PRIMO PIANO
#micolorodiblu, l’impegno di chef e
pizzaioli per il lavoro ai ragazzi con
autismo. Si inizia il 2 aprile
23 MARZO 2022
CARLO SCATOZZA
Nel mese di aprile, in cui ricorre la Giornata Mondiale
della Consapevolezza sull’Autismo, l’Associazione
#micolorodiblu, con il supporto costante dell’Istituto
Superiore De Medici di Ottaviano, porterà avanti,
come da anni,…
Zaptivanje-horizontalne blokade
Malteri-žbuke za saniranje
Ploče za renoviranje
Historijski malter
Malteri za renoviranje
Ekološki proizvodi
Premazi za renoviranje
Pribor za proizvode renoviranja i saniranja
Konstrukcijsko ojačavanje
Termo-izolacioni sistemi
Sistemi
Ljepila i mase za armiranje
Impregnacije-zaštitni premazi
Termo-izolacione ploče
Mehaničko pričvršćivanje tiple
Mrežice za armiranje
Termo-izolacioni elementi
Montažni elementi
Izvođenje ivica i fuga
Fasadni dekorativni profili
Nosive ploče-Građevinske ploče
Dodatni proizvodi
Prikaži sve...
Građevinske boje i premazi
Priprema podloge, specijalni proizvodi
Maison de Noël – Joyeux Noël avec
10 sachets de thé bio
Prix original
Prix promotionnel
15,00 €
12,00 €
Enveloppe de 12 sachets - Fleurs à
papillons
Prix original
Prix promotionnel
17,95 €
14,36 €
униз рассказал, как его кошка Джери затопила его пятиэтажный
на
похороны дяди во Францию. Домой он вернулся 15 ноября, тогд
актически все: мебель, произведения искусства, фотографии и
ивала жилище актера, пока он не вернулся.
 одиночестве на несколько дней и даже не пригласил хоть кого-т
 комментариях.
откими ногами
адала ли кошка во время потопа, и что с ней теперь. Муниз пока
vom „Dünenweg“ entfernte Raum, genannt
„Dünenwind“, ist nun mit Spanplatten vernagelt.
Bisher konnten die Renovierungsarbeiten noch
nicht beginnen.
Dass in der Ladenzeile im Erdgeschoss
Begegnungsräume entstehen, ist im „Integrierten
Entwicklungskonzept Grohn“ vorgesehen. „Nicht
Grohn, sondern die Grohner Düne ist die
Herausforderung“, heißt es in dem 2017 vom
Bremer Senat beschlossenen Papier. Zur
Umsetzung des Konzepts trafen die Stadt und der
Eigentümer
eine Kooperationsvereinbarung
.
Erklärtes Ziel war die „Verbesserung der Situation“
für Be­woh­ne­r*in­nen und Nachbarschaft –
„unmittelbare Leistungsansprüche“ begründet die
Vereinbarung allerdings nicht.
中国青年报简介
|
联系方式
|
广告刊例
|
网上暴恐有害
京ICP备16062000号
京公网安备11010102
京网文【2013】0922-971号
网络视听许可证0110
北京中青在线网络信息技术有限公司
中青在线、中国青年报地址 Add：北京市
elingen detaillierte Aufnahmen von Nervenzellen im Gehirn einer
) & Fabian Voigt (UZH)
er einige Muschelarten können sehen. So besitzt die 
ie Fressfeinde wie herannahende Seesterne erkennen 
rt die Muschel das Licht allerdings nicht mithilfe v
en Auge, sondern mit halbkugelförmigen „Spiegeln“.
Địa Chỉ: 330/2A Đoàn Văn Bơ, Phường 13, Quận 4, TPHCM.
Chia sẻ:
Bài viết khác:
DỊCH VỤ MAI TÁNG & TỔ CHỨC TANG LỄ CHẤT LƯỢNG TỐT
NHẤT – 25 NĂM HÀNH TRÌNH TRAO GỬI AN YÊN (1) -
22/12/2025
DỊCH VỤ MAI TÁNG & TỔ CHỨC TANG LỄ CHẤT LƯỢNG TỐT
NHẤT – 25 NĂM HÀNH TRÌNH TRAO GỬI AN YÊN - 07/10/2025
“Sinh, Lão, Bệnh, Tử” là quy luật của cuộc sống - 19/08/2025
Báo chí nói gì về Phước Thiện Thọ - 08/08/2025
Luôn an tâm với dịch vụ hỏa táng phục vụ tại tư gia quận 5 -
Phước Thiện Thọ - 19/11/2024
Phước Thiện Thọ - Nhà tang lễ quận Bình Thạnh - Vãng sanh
======
[PROMPT] Whenever "Malteri" shows up in a line of the listing, copy that whole line.

[ANSWER TO THE PROBLEM]
Malteri-žbuke za saniranje
Malteri za renoviranje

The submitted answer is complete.